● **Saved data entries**
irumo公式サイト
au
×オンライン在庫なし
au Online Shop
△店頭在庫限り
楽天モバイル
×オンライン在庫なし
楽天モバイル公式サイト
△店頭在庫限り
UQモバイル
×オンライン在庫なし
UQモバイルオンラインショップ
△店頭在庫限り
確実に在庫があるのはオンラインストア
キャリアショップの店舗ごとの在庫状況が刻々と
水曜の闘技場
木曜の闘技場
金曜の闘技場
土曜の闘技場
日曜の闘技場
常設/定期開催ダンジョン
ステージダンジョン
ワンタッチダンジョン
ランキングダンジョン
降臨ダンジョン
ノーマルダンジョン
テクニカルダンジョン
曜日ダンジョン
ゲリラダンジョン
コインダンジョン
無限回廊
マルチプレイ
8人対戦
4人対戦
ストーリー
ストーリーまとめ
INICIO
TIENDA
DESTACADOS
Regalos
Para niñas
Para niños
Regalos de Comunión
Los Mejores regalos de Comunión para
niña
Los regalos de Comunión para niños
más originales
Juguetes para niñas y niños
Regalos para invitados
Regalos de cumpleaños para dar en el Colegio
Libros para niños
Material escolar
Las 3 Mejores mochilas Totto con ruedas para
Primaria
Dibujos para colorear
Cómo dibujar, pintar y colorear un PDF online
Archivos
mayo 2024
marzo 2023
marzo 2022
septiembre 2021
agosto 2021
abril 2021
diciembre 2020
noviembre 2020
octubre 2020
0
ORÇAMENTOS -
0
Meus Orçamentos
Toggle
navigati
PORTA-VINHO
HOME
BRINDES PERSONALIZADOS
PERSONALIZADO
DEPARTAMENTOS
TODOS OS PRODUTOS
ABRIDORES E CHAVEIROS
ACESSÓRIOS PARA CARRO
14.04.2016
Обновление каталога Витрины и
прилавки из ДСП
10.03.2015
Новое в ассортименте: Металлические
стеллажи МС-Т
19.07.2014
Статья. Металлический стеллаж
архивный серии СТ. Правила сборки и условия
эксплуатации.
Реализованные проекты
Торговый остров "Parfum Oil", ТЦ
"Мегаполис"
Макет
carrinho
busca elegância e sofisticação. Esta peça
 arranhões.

---

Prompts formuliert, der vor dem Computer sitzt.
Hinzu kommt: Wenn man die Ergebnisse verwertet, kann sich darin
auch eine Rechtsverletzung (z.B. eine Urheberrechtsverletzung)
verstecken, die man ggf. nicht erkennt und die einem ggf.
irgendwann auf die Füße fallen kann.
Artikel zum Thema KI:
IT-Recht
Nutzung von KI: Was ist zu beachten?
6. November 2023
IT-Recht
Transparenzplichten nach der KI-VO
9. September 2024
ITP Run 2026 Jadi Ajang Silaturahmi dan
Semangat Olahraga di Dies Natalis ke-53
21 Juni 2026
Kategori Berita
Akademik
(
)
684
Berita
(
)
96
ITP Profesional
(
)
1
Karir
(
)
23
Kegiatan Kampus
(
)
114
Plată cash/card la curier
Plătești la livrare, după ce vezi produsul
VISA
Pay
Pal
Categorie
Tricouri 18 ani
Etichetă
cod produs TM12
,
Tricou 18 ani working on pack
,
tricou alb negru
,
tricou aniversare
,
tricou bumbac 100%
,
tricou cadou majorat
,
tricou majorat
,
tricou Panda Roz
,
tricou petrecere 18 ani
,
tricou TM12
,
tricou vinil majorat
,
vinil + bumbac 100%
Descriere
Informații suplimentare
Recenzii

==

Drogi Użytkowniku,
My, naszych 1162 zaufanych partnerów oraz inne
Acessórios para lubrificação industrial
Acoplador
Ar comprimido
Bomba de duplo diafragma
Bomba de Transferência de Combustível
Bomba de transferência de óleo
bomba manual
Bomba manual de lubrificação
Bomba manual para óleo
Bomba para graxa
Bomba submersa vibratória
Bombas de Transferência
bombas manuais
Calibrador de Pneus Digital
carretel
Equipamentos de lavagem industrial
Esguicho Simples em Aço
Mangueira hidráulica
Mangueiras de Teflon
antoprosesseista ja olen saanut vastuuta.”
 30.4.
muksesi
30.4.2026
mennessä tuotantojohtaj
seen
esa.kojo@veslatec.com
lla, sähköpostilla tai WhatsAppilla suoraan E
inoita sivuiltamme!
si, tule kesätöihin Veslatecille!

● **Your task**
In the data above, copy every line where the string "Mejores" appears.

● **Solution to the exercise**
Los Mejores regalos de Comunión para
Las 3 Mejores mochilas Totto con ruedas para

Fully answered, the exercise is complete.